Olympian Jackie Joyner-Kersee Visits Hartford to Announce Comcast Program
For Juan Adorno, being connected to the internet means communicating with his daughter in North Carolina. For Damon Santiago, it translates to practicing cooking with recipes he found online and maybe going to culinary school.
“I’m old school. I just learned the cell phone,” said Santiago, a four-year resident of Betty Knox Apartments, a senior public housing facility.
Now, as part of an expansion of Comcast’s Internet Essentials program, residents at Betty Knox and visitors to the Urban League of Greater Hartford across the street are “officially connected to the internet” and on the way to bridging the digital divide, David Cohen, Comcast’s senior executive vice president and chief diversity officer, said at an event there Tuesday morning.
Cohen and others were joined by Olympian Jackie Joyner-Kersee at the Hartford announcement. Joyner-Kersee, the winner of six Olympic medals in track and field, is serving as a national spokesperson for Comcast.
The announcement should “inspire the whole Comcast team and family to continue to pursue the objective of getting every family, every individual in this country connected to the internet regardless of their income level or the zip code where they live,” Cohen added.
Comcast offers the program to families with school-age children eligible for free and reduced cost lunches, residents of public housing developments, and some low-income senior citizens and community college students as an attempt to bring affordable Internet access to their lives. Participants can pay $9.95 per month for basic internet and can purchase a laptop subsidized by Comcast for $149.99, neither price including tax. The announcement on Tuesday morning broadens the eligibility requirements for low-income senior citizens and marks the first time Hartford senior citizens have been able to participate. Previously only seniors in five cities across the country were offered Internet Essentials, but Hartford is part of an expansion of the program to 12 cities.
“You might not be able to go to the casino next week but this is an investment in your ability to interact with me,” state Sen. Doug McCrory, whose district includes the apartments, joked. “Once you get your internet services I don’t want you emailing me all night. I don’t want a hundred emails coming from you if you’re upset…. It’s not hard to learn and once you get on, it’s going to be hard for a lot of you to get off.”
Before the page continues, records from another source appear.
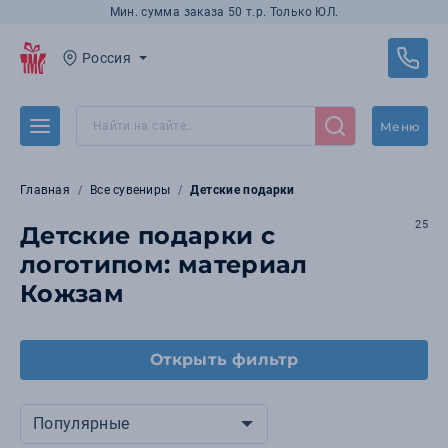
Мин. сумма заказа 50 т.р. Только ЮЛ.
Россия
Меню
Главная
Все сувениры
Детские подарки
25
Детские подарки с
логотипом: материал
Кожзам
Открыть фильтр
Популярные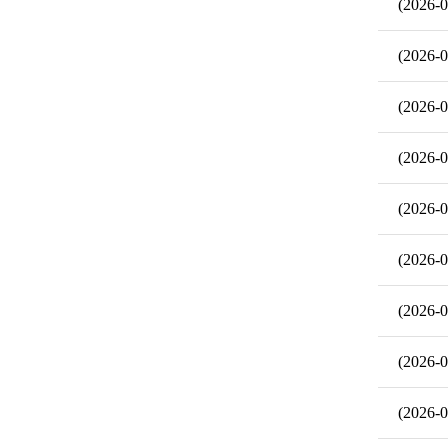
(2026-0
(2026-0
(2026-0
(2026-0
(2026-0
(2026-0
(2026-0
(2026-0
(2026-0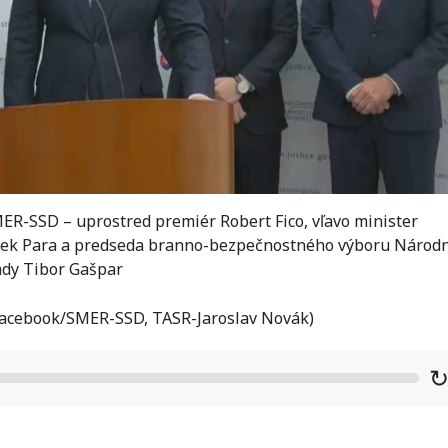
ER-SSD – uprostred premiér Robert Fico, vľavo minister
arek Para a predseda branno-bezpečnostného výboru Národ
ady Tibor Gašpar
t Facebook/SMER-SSD, TASR-Jaroslav Novák)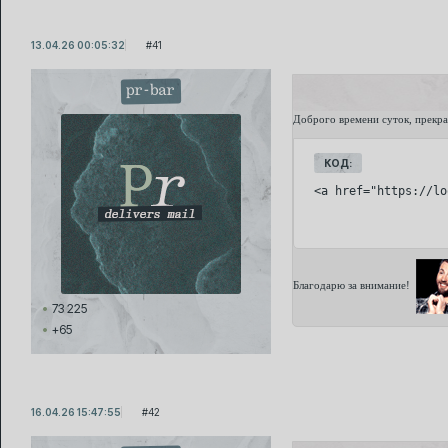
13.04.26 00:05:32
41
pr-bar
Доброго времени суток, прекр
КОД:
<a href="https://lo
Благодарю за внимание!
73 225
+65
16.04.26 15:47:55
42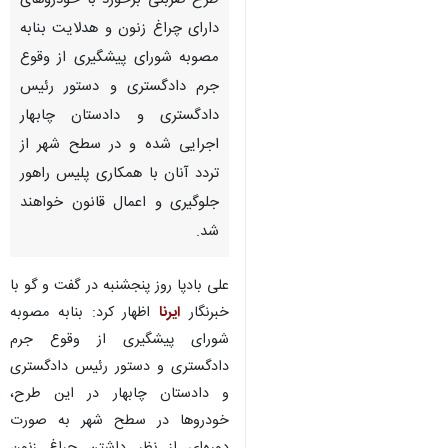
طرح ضربتی برخورد با خودروهای
دارای چراغ زنون و هدلایت بنابه
مصوبه شورای پیشگیری از وقوع
جرم دادگستری و دستور رئیس
دادگستری و دادستان چابهار
اجرایی شده و در سطح شهر از
تردد آنان با همکاری پلیس راهور
جلوگیری و اعمال قانون خواهند
شد.
علی بادپا روز پنجشنبه در گفت و گو با
خبرنگار
ایرنا
اظهار کرد: بنابه مصوبه
شورای پیشگیری از وقوع جرم
دادگستری و دستور رئیس دادگستری
و دادستان چابهار در این طرح،
خودروها در سطح شهر به صورت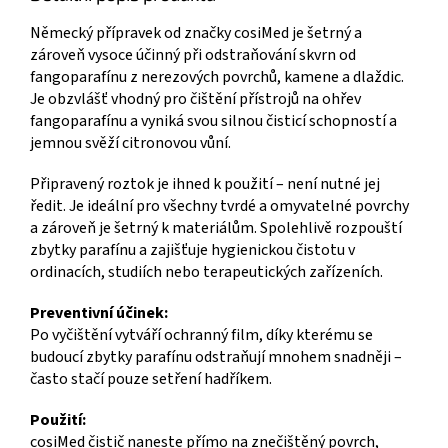
Německý přípravek od značky cosiMed je šetrný a
zároveň vysoce účinný při odstraňování skvrn od
fangoparafínu z nerezových povrchů, kamene a dlaždic.
Je obzvlášť vhodný pro čištění přístrojů na ohřev
fangoparafínu a vyniká svou silnou čisticí schopností a
jemnou svěží citronovou vůní.
Připravený roztok je ihned k použití – není nutné jej
ředit. Je ideální pro všechny tvrdé a omyvatelné povrchy
a zároveň je šetrný k materiálům. Spolehlivě rozpouští
zbytky parafínu a zajišťuje hygienickou čistotu v
ordinacích, studiích nebo terapeutických zařízeních.
Preventivní účinek:
Po vyčištění vytváří ochranný film, díky kterému se
budoucí zbytky parafínu odstraňují mnohem snadněji –
často stačí pouze setření hadříkem.
Použití:
cosiMed čistič naneste přímo na znečištěný povrch,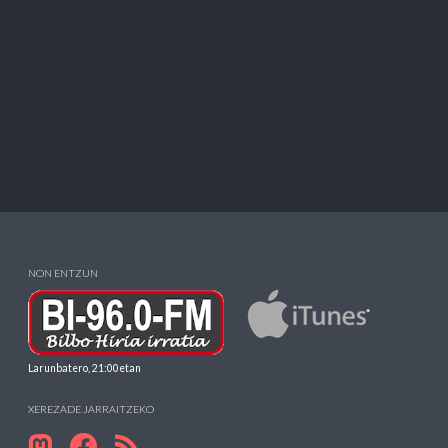
NON ENTZUN
Larunbatero, 21:00etan
XEREZADE JARRAITZEKO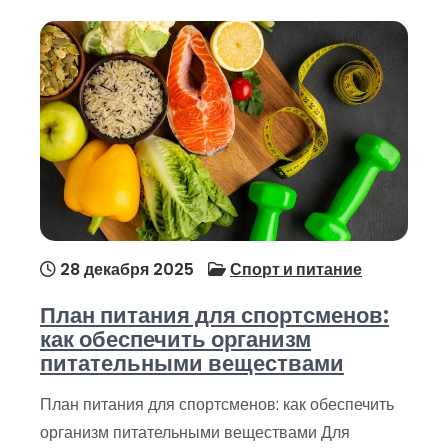
28 декабря 2025
Спорт и питание
План питания для спортсменов:
как обеспечить организм
питательными веществами
План питания для спортсменов: как обеспечить
организм питательными веществами Для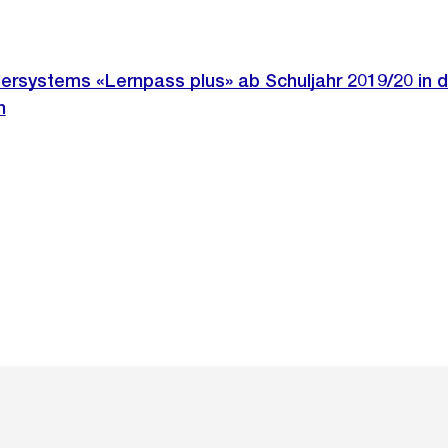
ersystems «Lernpass plus» ab Schuljahr 2019/20 in 
n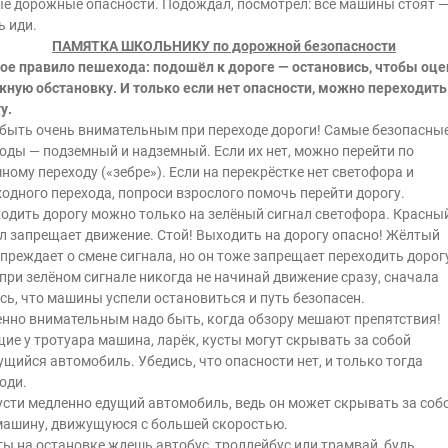
е дорожные опасности. Подождал, посмотрел: все машины стоят 
ь иди.
ПАМЯТКА ШКОЛЬНИКУ по дорожной безопасности
ое правило пешехода: подошёл к дороге — остановись, чтобы оце
ную обстановку. И только если нет опасности, можно переходить
у.
быть очень внимательным при переходе дороги! Самые безопасны
оды — подземный и надземный. Если их нет, можно перейти по
ному переходу («зебре»). Если на перекрёстке нет светофора и
одного перехода, попроси взрослого помочь перейти дорогу.
одить дорогу можно только на зелёный сигнал светофора. Красны
л запрещает движение. Стой! Выходить на дорогу опасно! Жёлтый
преждает о смене сигнала, но он тоже запрещает переходить дорог
при зелёном сигнале никогда не начинай движение сразу, сначала
сь, что машины успели остановиться и путь безопасен.
нно внимательным надо быть, когда обзору мешают препятствия!
ие у тротуара машина, ларёк, кусты могут скрывать за собой
щийся автомобиль. Убедись, что опасности нет, и только тогда
оди.
сти медленно едущий автомобиль, ведь он может скрывать за соб
ашину, движущуюся с большей скоростью.
ты на остановке ждешь автобус, троллейбус или трамвай, будь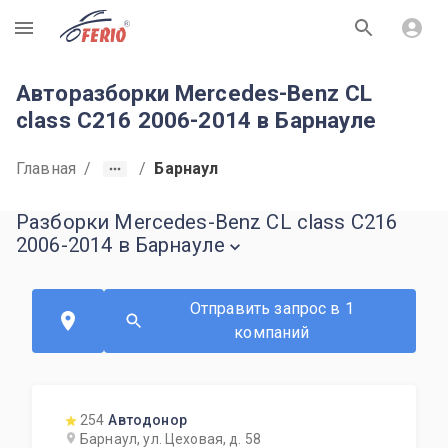
R
Авторазборки Mercedes-Benz CL
class C216 2006-2014 в Барнауле
Главная
/
/
Барнаул
Разборки Mercedes-Benz CL class C216
2006-2014 в Барнауле
Отправить запрос в 1
компаний
254
Автодонор
Барнаул, ул. Цеховая, д. 58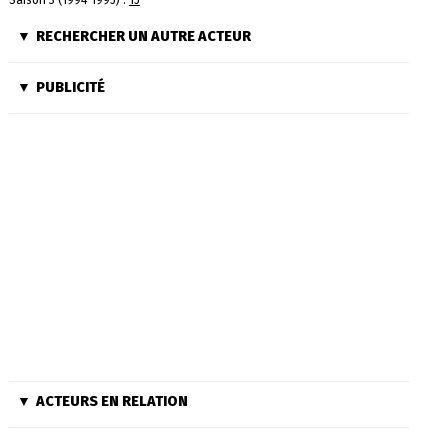
Saison 3 (1994-1995) :
15
RECHERCHER UN AUTRE ACTEUR
PUBLICITÉ
ACTEURS EN RELATION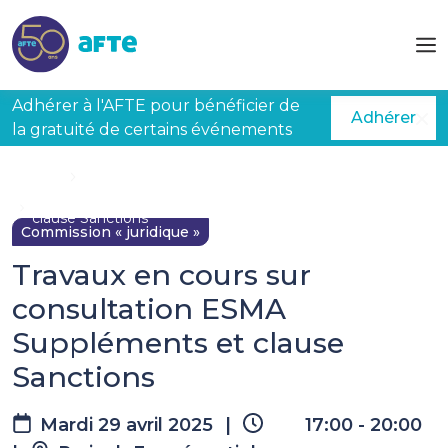
Aller au contenu principal
Adhérer à l'AFTE pour bénéficier de
Adhérer
la gratuité de certains événements
Accueil
Évènements à venir
Travaux en cours sur consultation ESMA Suppléments et
clause Sanctions
Commission « juridique »
Travaux en cours sur
consultation ESMA
Suppléments et clause
Sanctions
Mardi 29 avril 2025
|
17:00 - 20:00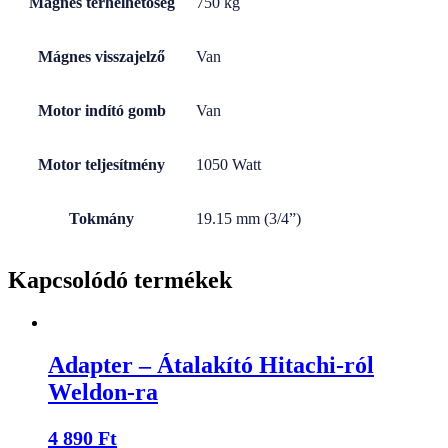
Mágnes terhelhetőség
750 kg
Mágnes visszajelző
Van
Motor indító gomb
Van
Motor teljesítmény
1050 Watt
Tokmány
19.15 mm (3/4”)
Kapcsolódó termékek
Adapter – Átalakító Hitachi-ról
Weldon-ra
4 890
Ft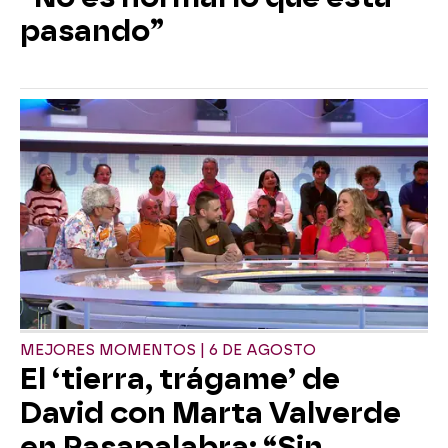
pasando”
MEJORES MOMENTOS | 6 DE AGOSTO
El ‘tierra, trágame’ de
David con Marta Valverde
en Pasapalabra: “Sin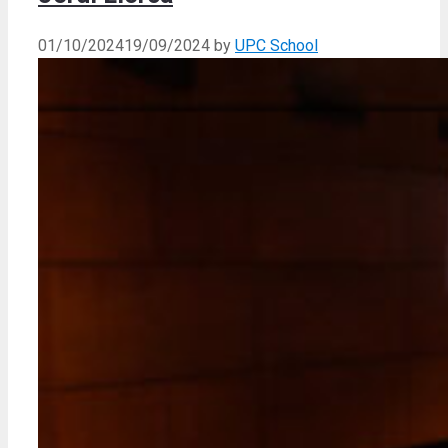
01/10/2024
19/09/2024
by
UPC School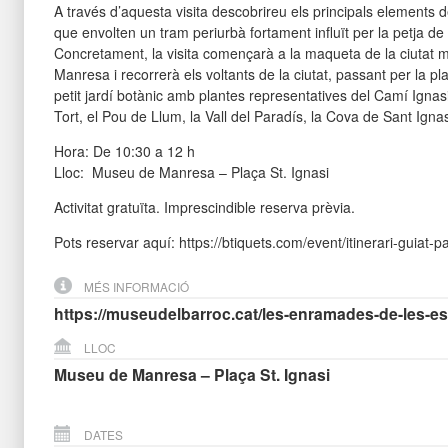
A través d’aquesta visita descobrireu els principals elements de
que envolten un tram periurbà fortament influït per la petja de s
Concretament, la visita començarà a la maqueta de la ciutat 
Manresa i recorrerà els voltants de la ciutat, passant per la p
petit jardí botànic amb plantes representatives del Camí Ignasi
Tort, el Pou de Llum, la Vall del Paradís, la Cova de Sant Ignas
Hora: De 10:30 a 12 h
Lloc: Museu de Manresa – Plaça St. Ignasi
Activitat gratuïta. Imprescindible reserva prèvia.
Pots reservar aquí: https://btiquets.com/event/itinerari-guiat-p
MÉS INFORMACIÓ
https://museudelbarroc.cat/les-enramades-de-les-e
LLOC
Museu de Manresa – Plaça St. Ignasi
DATES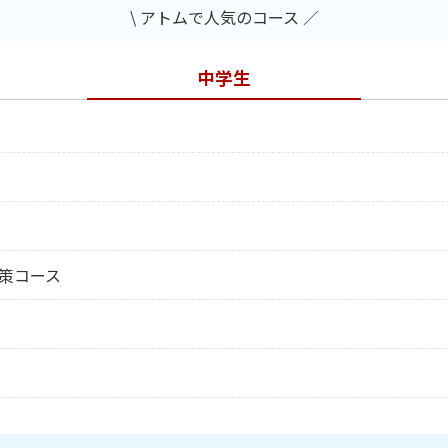
\ アトムで人気のコース ／
中学生
策コース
Officials tried to assuage residents’ concerns about internet safety and user-friendliness. “My mom is 85 and she has the internet. It opened her world,” Marilyn Rossetti, the chair of Hartford’s housing authority, said. “Let me tell you, when your mother gets on Facebook your life has changed. Your life will change but don’t be afraid of it.”
Cohen also highlighted the donation of 30 laptops for residents to borrow and the installation of a Wi-Fi hotspot at the apartment building. Additionally, residents can receive training from the Urban League under a grant from Comcast providing 20 classes in digital literacy and safety.
Comcast has been looking for ways to plug the hole created by consumers opting for internet-only access rather than bundles of cable and phone services that was the company’s flagship product. In September, Comcast acknowledged that it is bracing for a loss of 150,000 video subscribers in the third quarter of 2017, causing its stock to dive to its lowest point since August 2011. By focusing its energy on providing Internet access to a greater amount of Americans, Comcast is not only helping low-income households cross the digital divide but also simultaneously creating more internet media consumers.
“We have connected four million low-income Americans, in one million households, to high-speed internet service at home, most of them for the first time in their lives,” Cohen wrote in August, announcing the expansion of the Internet Essentials program to more cities. “We continue to see strength in the program’s momentum, with the first six months of 2017 seeing more new connections than any other six-month period in our history.”